Lo denuncia un post dell'associazione Smiling Africa, in cui si sottolinea l'assenza di inchieste per scoprire come muoiono i braccianti. L'associazione lancia poi la proposta di creare un'anagrafe delle morti silenziose per non distogliere l'attenzione, scrive in una nota sui social
Il cadavere di Toure Saidou, bracciante di 27 anni originario della Guinea, è stato ritrovato lunedì 10 gennaio in un casolare abbandonato a Brindisi, alle porte del quartiere La Rosa. Dell’uomo, sposato e padre di quattro figli, non si avevano notizie da sabato 8 gennaio, quando era andato in campagna a lavorare. “Pioveva tanto”, ha ricordato l’associazione Siming Africa, che ha dato la notizia della morte sui social con un post di denuncia: “Lunedì mattina chi gli ha prestato la bici l’ha trovato in un casolare in campagna, solo e senza vita ma accanto ad un focolare ancora caldo. Dai racconti dei compagni di lavoro è certo che al lavoro è stato male, ma allora perché non l’hanno aiutato? Perché nessuno ha fatto l’unica cosa necessaria e forse sufficiente a salvargli la vita: chiamare il 118?”.
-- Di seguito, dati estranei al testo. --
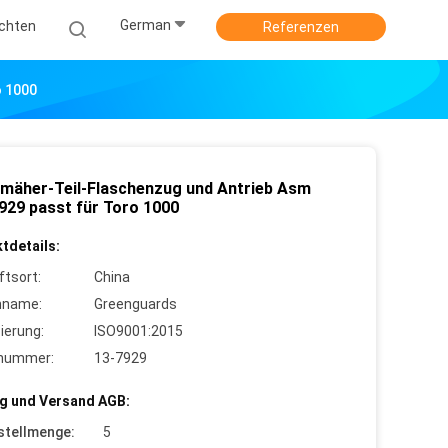
German
ichten
Referenzen
o 1000
mäher-Teil-Flaschenzug und Antrieb Asm
929 passt für Toro 1000
tdetails:
ftsort:
China
nname:
Greenguards
zierung:
ISO9001:2015
lnummer:
13-7929
g und Versand AGB:
stellmenge:
5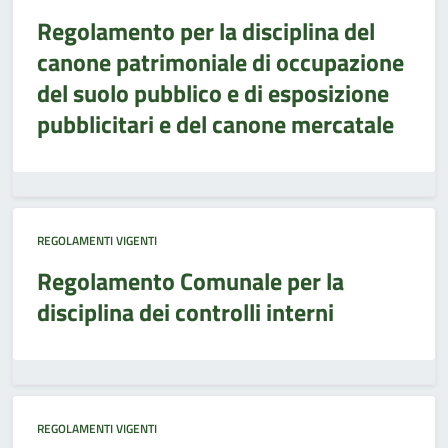
Regolamento per la disciplina del
canone patrimoniale di occupazione
del suolo pubblico e di esposizione
pubblicitari e del canone mercatale
REGOLAMENTI VIGENTI
Regolamento Comunale per la
disciplina dei controlli interni
REGOLAMENTI VIGENTI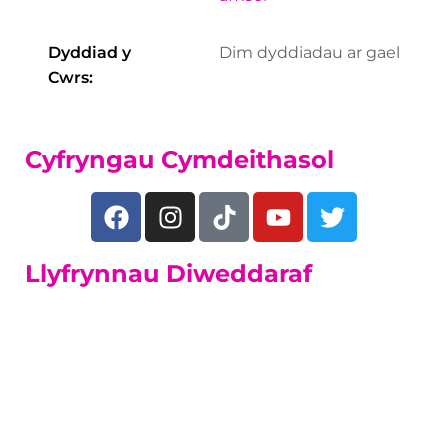
Dyddiad y
Dim dyddiadau ar gael
Cwrs:
Cyfryngau Cymdeithasol
Llyfrynnau Diweddaraf
Dysgwyr sy'n
Oedolion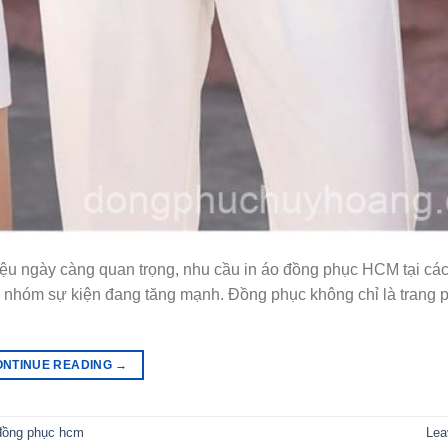
iệu ngày càng quan trọng, nhu cầu in áo đồng phục HCM tại cá
y nhóm sự kiện đang tăng mạnh. Đồng phục không chỉ là trang 
ONTINUE READING
→
 đồng phục hcm
Lea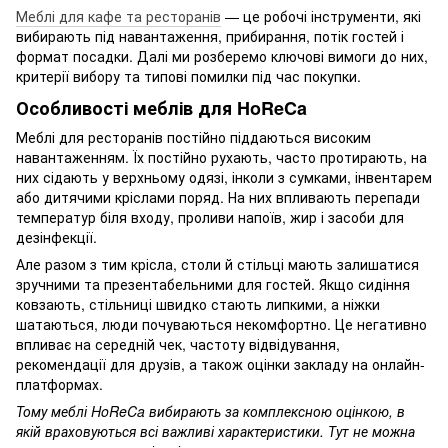
Меблі для кафе та ресторанів
— це робочі інструменти, які
вибирають під навантаження, прибирання, потік гостей і
формат посадки. Далі ми розберемо ключові вимоги до них,
критерії вибору та типові помилки під час покупки.
Особливості меблів для HoReCa
Меблі для ресторанів постійно піддаються високим
навантаженням. Їх постійно рухають, часто протирають, на
них сідають у верхньому одязі, інколи з сумками, інвентарем
або дитячими кріслами поряд. На них впливають перепади
температур біля входу, проливи напоїв, жир і засоби для
дезінфекції.
Але разом з тим крісла, столи й стільці мають залишатися
зручними та презентабельними для гостей. Якщо сидіння
ковзають, стільниці швидко стають липкими, а ніжки
шатаються, люди почуваються некомфортно. Це негативно
впливає на середній чек, частоту відвідування,
рекомендації для друзів, а також оцінки закладу на онлайн-
платформах.
Тому меблі HoReCa вибирають за комплексною оцінкою, в
якій враховуються всі важливі характеристики. Тут не можна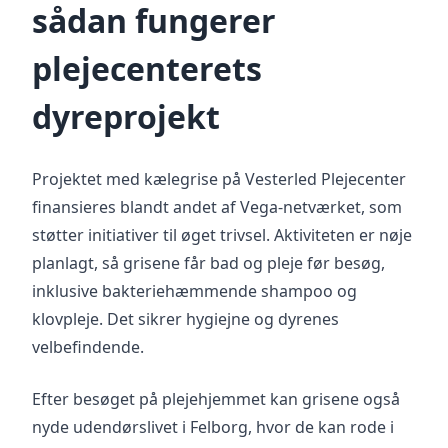
sådan fungerer
plejecenterets
dyreprojekt
Projektet med kælegrise på Vesterled Plejecenter
finansieres blandt andet af Vega-netværket, som
støtter initiativer til øget trivsel. Aktiviteten er nøje
planlagt, så grisene får bad og pleje før besøg,
inklusive bakteriehæmmende shampoo og
klovpleje. Det sikrer hygiejne og dyrenes
velbefindende.
Efter besøget på plejehjemmet kan grisene også
nyde udendørslivet i Felborg, hvor de kan rode i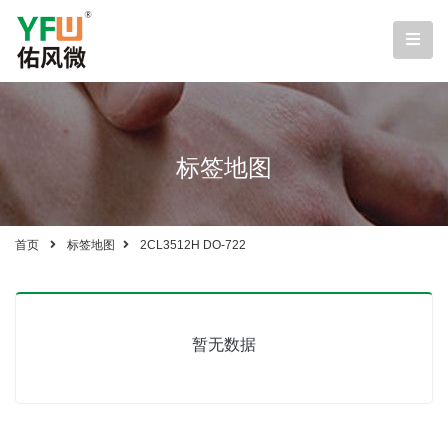
标签地图
首页
标签地图
2CL3512H DO-722
暂无数据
Sabato Saidou aveva chiesto in prestito una bicicletta per andare a lavoro, ma già “non si sentiva tanto bene, lo ha detto, si è seduto ma poi ha finito il turno e non è più tornato”, ha scritto l’associazione nata a Brindisi per riunire persone provenienti dal Senegal, dal Gambia e dalla Guinea. “Perché a nessuno importa sapere come è morto Saidou e Camara Fantamadi e troppe altre persone prima di loro?“, prosegue la nota dell’associazione, che fa riferimento alla morte del migrante di 27 anni Camara Fantamadi, originario del Mali, avvenuta il 24 giugno scorso sulla strada provinciale che collega Brindisi alla frazione di Tuturano, “dopo che il ragazzo aveva lavorato zappando la terra per almeno 4 ore, sotto al sole”.
“Perché non si fa un’autopsia a questi corpi che muoiono nelle campagne? A noi interessa e insieme ai fratelli e alle sorelle costituiremo un’anagrafe di queste morti silenziose“, prosegue il post di Smiling Africa. “Con loro muore la speranza di un futuro migliore per loro, per le loro famiglie e per tutti noi, che crediamo in una convivenza civile e nella dignità del lavoro. Vigiliamo tutti uniti e con un’attenzione sempre maggiore sulle nostre campagne e nei nostri cantieri, perché questi crimini non accadano più e il valore delle vite sia uguale per tutti”, conclude l’associazione.